Retraites : la CGT et la CFDT sortent affaiblies du conflit avec l'exécutif
La messe n'est pas encore dite, mais c'est tout comme. La journée de mobilisation du samedi 6 novembre contre la réforme des retraites, la huitième depuis la rentrée, a été nettement moins suivie que les précédentes. La police a avancé le chiffre de 375 000 manifestants dans toute la France et la CGT celui de 1,2 million. On est loin des records d'octobre - de 1,23 million à 3,5 millions de manifestants, selon les sources - à un moment, il est vrai, où la loi n'était pas encore votée.

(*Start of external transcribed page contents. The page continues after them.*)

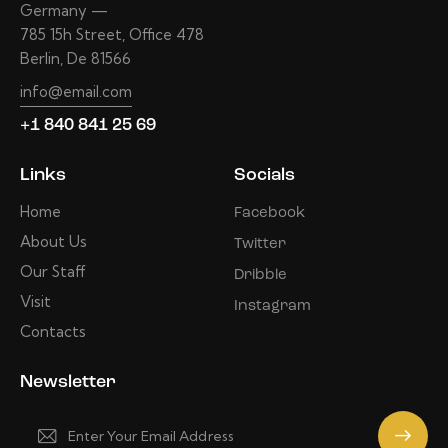
Germany —
785 15h Street, Office 478
Berlin, De 81566
info@email.com
+1 840 841 25 69
Links
Socials
Home
Facebook
About Us
Twitter
Our Staff
Dribble
Visit
Instagram
Contacts
Newsletter
Subscrib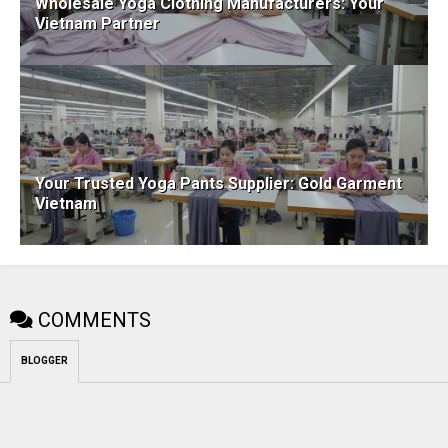
Wholesale Yoga Clothing Manufacturers: Your
Vietnam Partner
Your Trusted Yoga Pants Supplier: Gold Garment
Vietnam
COMMENTS
BLOGGER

L'intersyndicale se réunit lundi 8 novembre au siège de la CGT pour arrêter les modalités et le contenu de ce qui devrait être un ultime rendez-vous unitaire de contestation de la réforme. Cette réunion s'annonce délicate du fait des divergences entre syndicats sur la conduite du mouvement et sur son avenir.
"Si la CGT voulait vraiment cogner sérieusement et exiger le retrait, ce qu'elle n'a jamais demandé, il fallait aussi accepter d'appeler à la grève", a asséné, samedi, le secrétaire général de Force ouvrière, Jean-Claude Mailly. "Depuis le début, FO cherche à diviser le mouvement qui a pris de l'ampleur. Ils ont fait une erreur en étant à côté dès le départ, maintenant ils cherchent à rattraper le temps passé en se présentant comme étant les plus radicaux", a répliqué à distance Bernard Thibault.
Ce début de polémique était prévisible. Avec l'essoufflement de la mobilisation, l'heure des comptes a sonné. Les syndicats vont devoir faire le bilan d'une contestation sociale de plusieurs mois, dont ils ne sortent pas vainqueurs.
Le syndicalisme, ont-ils fait valoir ces dernières semaines avec un bel ensemble, a démontré sa capacité à être entendu et suivi, et son sens des responsabilités. Sans doute. Mais, dans l'immédiat, il est d'abord confronté à un échec. La loi réformant les retraites, dont on attend encore la promulgation, a été votée. Le chef de l'Etat, qui en avait fait un enjeu fort, n'a pas eu à revenir sur le relèvement des âges de la retraite à 62 et 67 ans. A court terme, Nicolas Sarkozy est le seul gagnant de cette affaire. A long terme, c'est une autre histoire : il n'est pas sûr qu'i l soit de bonne politique pour la démocratie sociale et pour la démocratie tout court de se passer de corps intermédiaires et d'acculer à l'échec un syndicalisme qui n'a rien obtenu ni par la proposition ni par la contestation.
Les syndicats ont tous perdu des plumes dans le mouvement mais à des degrés divers. La CGT et la CFDT, ce pivot du syndicalisme français, sortent affaiblies du conflit. Les contradictions internes de la CGT, tiraillée entre la ligne d'ouverture défendue par M. Thibault et ses organisations plus radicales (la chimie, la métallurgie, etc.), ont été exacerbées par la crise. Probablement inquiet pour l'unité de la CGT, M. Thibault, qui effectue son dernier mandat à la tête de la centrale, est resté fidèle à lui-même : il a ménagé les uns et les autres, sans trancher. La ligne de la CGT n'y gagne pas en cohérence. A contrario, Solidaires s'en sort mieux : l'Union syndicale n'a certes pas convaincu les salariés de la nécessité d'un "affrontement central" avec l'exécutif. Mais elle a joué jusqu'au bout la radicalité, tout en préservant sa place dans l'intersyndicale. FO n'a su faire ni l'un ni l'autre.
La CFDT, aussi, est en difficulté. Son secrétaire général, François Chérèque, a probablement réussi à atténuer le souvenir de la "trahison" de 2003 et du ralliement cédétiste à la réforme Fillon. Mais le syndicat, qui incarne une certaine idée du réformisme, ne peut se prévaloir d'aucun résultat concret. L'exécutif n'a pas donné suite aux ouvertures de M. Chérèque sur le terrain de la négociation. Et la proximité du "patron" de la CFDT à l'égard de M. Thibault a fait débat en interne. En revanche, l'UNSA est apparue, au long de la mobilisation, à la fois à l'aise dans son réformisme et plus indépendante à l'égard de la CGT. Elle s'est imposée comme un acteur important du paysage syndical.
Au-delà de ces nuances, la défaite renvoie chaque organisation à la question des limites du syndicalisme : que deviennent les luttes sociales lorsqu'elles n'ont pas de débouché politique ? Et comment articuler démocratie politique et démocratie sociale ? Deux sujets sociaux de choix pour le prochain quinquennat.